This section is from the book "The Professed Cook: Or, The Modern Art Of Cookery, Pastry, And Confectionary", by B. Clermont. Also available from Amazon: The professed cook.
TheSE three are all the same Fish, only differently prepared: The Cabiliot is the fresh Cod; the Morue, the barrelled; and the Merluche is the dried, and afterwards soaked Cod: the French Author says, that the best they have is that which is brought from Newfoundland; they have also some from Holland, which is of a very fine white colour, yet is apt to be tough.
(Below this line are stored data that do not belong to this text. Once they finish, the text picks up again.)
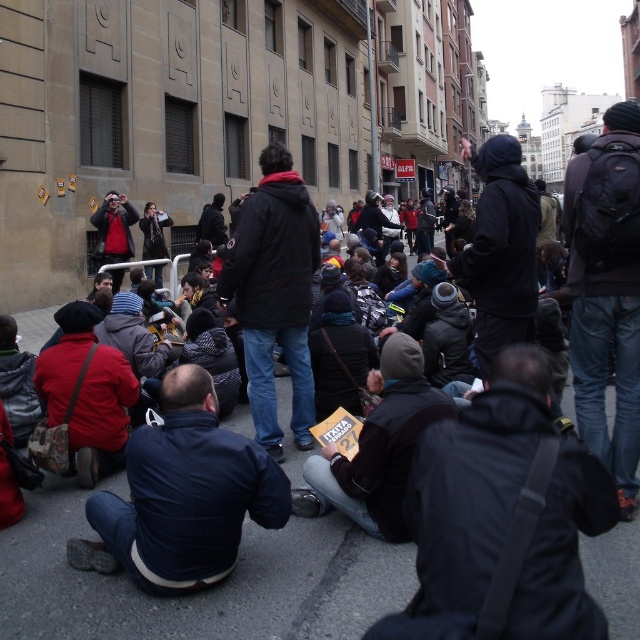 Does dark gray asphalt at center have a smaller size compared to black leather jacket at lower center?

Incorrect, dark gray asphalt at center is not smaller in size than black leather jacket at lower center.

Is dark gray asphalt at center taller than black leather jacket at lower center?

No, dark gray asphalt at center is not taller than black leather jacket at lower center.

Does point (310, 540) come closer to viewer compared to point (515, 570)?

No, it is not.

Where is `dark gray asphalt at center`? The height and width of the screenshot is (640, 640). dark gray asphalt at center is located at coordinates (205, 593).

Does dark gray asphalt at center have a lesser width compared to dark blue puffy jacket at lower left?

No.

Does dark gray asphalt at center appear on the left side of dark blue puffy jacket at lower left?

Incorrect, dark gray asphalt at center is not on the left side of dark blue puffy jacket at lower left.

The image size is (640, 640). What do you see at coordinates (205, 593) in the screenshot? I see `dark gray asphalt at center` at bounding box center [205, 593].

The image size is (640, 640). What are the coordinates of `dark gray asphalt at center` in the screenshot? It's located at (205, 593).

Is black leather jacket at lower center wider than dark blue puffy jacket at lower left?

No, black leather jacket at lower center is not wider than dark blue puffy jacket at lower left.

Does point (444, 605) come behind point (262, 492)?

No, (444, 605) is closer to viewer.

Consider the image. Who is more distant from viewer, [605,490] or [180,467]?

The point [180,467] is more distant.

Locate an element on the screen. The image size is (640, 640). black leather jacket at lower center is located at coordinates (502, 518). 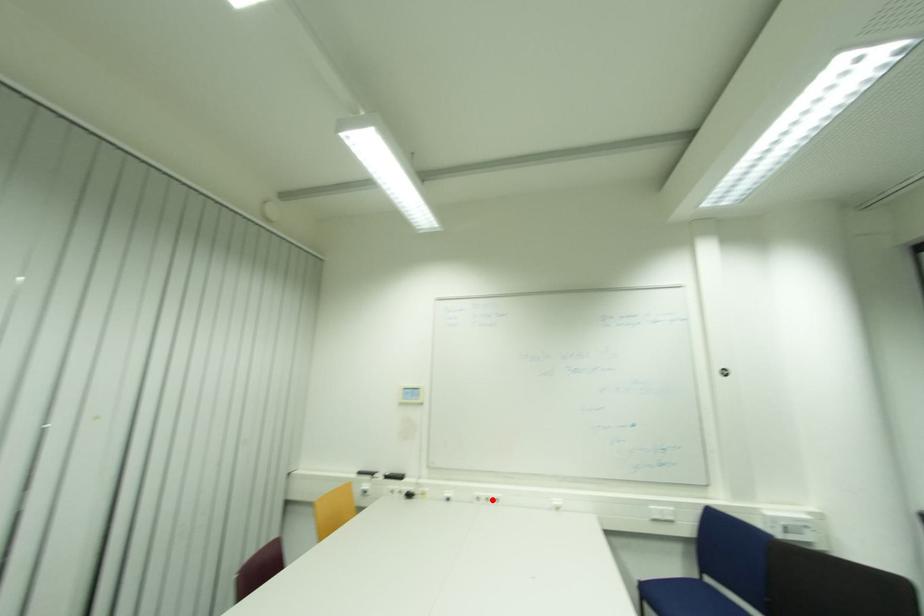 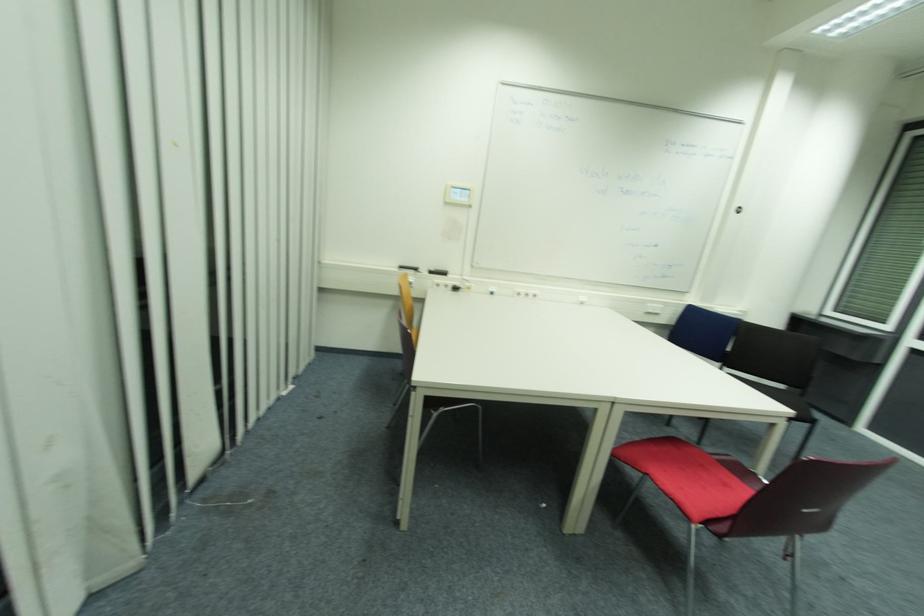 Where in the second image is the point corresponding to the highlighted location from the first image?

(529, 294) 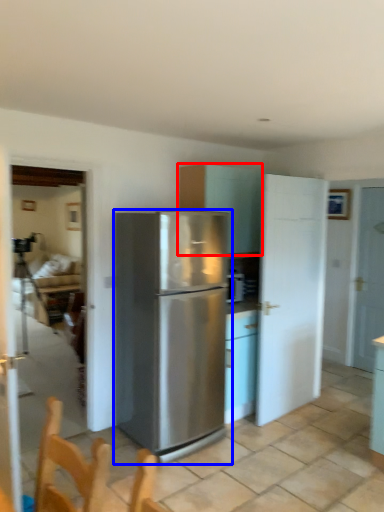 Question: Which object is further to the camera taking this photo, cabinetry (highlighted by a red box) or refrigerator (highlighted by a blue box)?

Choices:
 (A) cabinetry
 (B) refrigerator

Answer: (A)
The Ca-biliot is the large Cod; they also call the Codling Morue fraiche, viz. small Cod.
Beat it well first with a wooden Billet, upon a wooden Block; soak it in Water, with green Wood-ashes, about twenty-four Hours, changing both two or three times; then wash it in several Waters to get the Ashes out, and boil it in Water until you find it grow tender; take it out, drain it, and break it in fleaks: Make a Sauce with Butter and Flour, one Clove of Gar-lick pounded, sweet Herbs chopped very fine, and add Cream sufficient to make a good Liaison; put the Merluche to warm in it, without boiling; add one or two spoonfuls of good Oil, and a Lemon Squeeze; stir it constantly, till the Oil is well incorporated with the rest, and serve quite hot. This may be served in a Puff Paste Crust, and then it is called Pâté de Merluche; also with Ravigotte, or Aspic-Sauce, or any other according to taste and fancy. It also eats very well cold, as Sallad, with Oil, Vinegar, and chopped sweet Herbs.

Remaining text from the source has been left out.